Quellle que soit la religion, face à un cœur non dilaté, influencé par une peur incontrôlée, les dangers sont : le repli (clan, ethnie, etc.), le sentiment identitaire poussé au paroxysme, la communautarisation excessive (fanatisme exacerbé)[5].

Le Prof. Rey poursuit son idée : La différence peut initier ou alimenter des conflits. Conflit entre liberté et égalité. L’égalité est entretenue par une saine limitation de la liberté personnelle ou collective. Il peut encore ajouter : Les principes sont utiles pour ordonner la pensée, mais deviennent nocifs quand on prétend tout régler à partir d’eux, sans égard pour la singularité des situations. La seule voie sensée, sur ce terrain, est celle des accommodements raisonnables[6].

Nous ne pouvons négliger la rencontre à Assise, le 27 octobre 1986, en présence de Jean-Paul II, qui a insisté sur le respect et l’obéissance à la voix de la conscience individuelle, élément essentiel sur la route vers un monde meilleur et pacifié.

Lors du 25e anniversaire célébré à Assise et Rome, le 28 octobre 2011, Benoît XVI a repris l’idée, il a reconnu la bonne volonté des personnes qui cherchent la vérité qui désirent construire un monde meilleur.

Enfin, ce 26 novembre 2013, le pape François a publié une exhortation apostolique[7] Evangelii Gaudium. Il y écrit (n° 250) : Une attitude d’ouverture en vérité et dans l’amour doit caractériser le dialogue avec les croyants des religions non chrétiennes, malgré les divers obstacles et les difficultés, en particulier les fondamentalismes des deux parties. Ce dialogue interreligieux est une condition nécessaire pour la paix dans le monde, et par conséquent est un devoir pour les chrétiens, comme pour les autres communautés religieuses. Ce dialogue est, en premier lieu, une conversation sur la vie humaine, ou simplement, comme le proposent les évêques de l’Inde, une «attitude d’ouverture envers eux, partageant leurs joies et leurs peines». Ainsi, nous apprenons à accepter les autres dans leur manière différente d’être, de penser et de s’exprimer. De cette manière, nous pourrons assumer ensemble le devoir de servir la justice et la paix, qui devra devenir un critère de base de tous les échanges. Un dialogue dans lequel on cherche la paix sociale et la justice est, en lui-même, au-delà de l’aspect purement pragmatique, un engagement éthique qui crée de nouvelles conditions sociales.

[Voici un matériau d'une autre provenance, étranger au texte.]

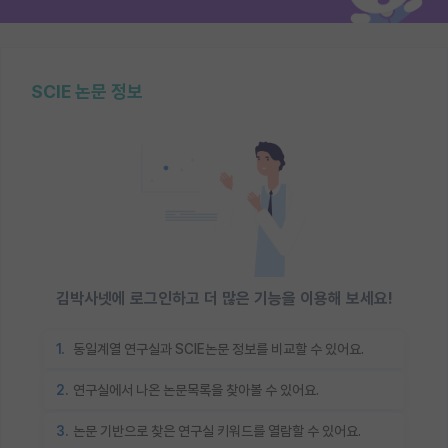
SCIE 논문 정보
김박사넷에 로그인하고 더 많은 기능을 이용해 보세요!
1.
동일계열 연구실과 SCIE논문 정보를 비교할 수 있어요.
2.
연구실에서 나온 논문목록을 찾아볼 수 있어요.
3.
논문 기반으로 찾은 연구실 키워드를 열람할 수 있어요.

Les efforts autour d’un thème spécifique peuvent se transformer en un processus dans lequel, à travers l’écoute de l’autre, les deux parties trouvent purification et enrichissement. Par conséquent, ces efforts peuvent aussi avoir le sens de l’amour pour la vérité.

Le pape François, recevant le Conseil pontifical pour le dialogue interreligieux, a parlé de son refus de la pensée unique; il a dénoncé la peur servile de la différence, François s’est opposé à une «fraternité de "laboratoire"». Chacun doit être lui-même, ferme dans sa foi pour vivre l’altérité.

Nous pouvons ainsi constater une évolution de la pensée catholique vis-à-vis de la question interreligieuse depuis Vatican II. Nous espérons qu’à travers cette pacification du lien avec les autres religions, l’Eglise pourra jouer dans le futur un rôle plus pacificateur, se dirigeant vers un monde nouveau et une terre nouvelle (Is 65, 17; 66, 22).

 

 


[1] Séguy Jean, Les conflits du dialogue, Cerf, coll. Sciences humaines et religions, 1973, p. 8-9 et 91. cf. Social Compass, (XV 6 1968 p. 433-442).

[2] Cottier Georges (cardinal), Un témoignage sur le Concile, In Centro Vaticano II (XVII), Studi e ricerche, Lateran University Press, VI/1(2012), p. 39-40.

[3] Bousquet François (prêtre, prof.), Les enjeux théologiques du pluralisme religieux in Communio, Le Christ et les religions, 193-194(2007), p. 31-43

[4] Rey Olivier (Prof. Paris I), Que faire des différences ? in Recherche de Science religieuse, 101/3(2013), p. 329-350.

[5] Geoffroy Martin, Vaillancourt Jean-Guy, Gardaz Michel (Dir.), La mondialisation du phénomène religieux, Mediaspaul, 2007.

[6] Rey Olivier (Prof.), Que faire des différences ?; op. cité, p. 344.

[7] François (pape), Exhortation apostolique Evangelii Gaudium sur l’annonce de l’Evangile dans le monde d’aujourd’hui, p. 140-141 – Conférence des Evêques de l’Inde, Déclaration finale de la 30e Assemblée générale : The Church’s Role for a Better India (8 mars 2012), 8.9.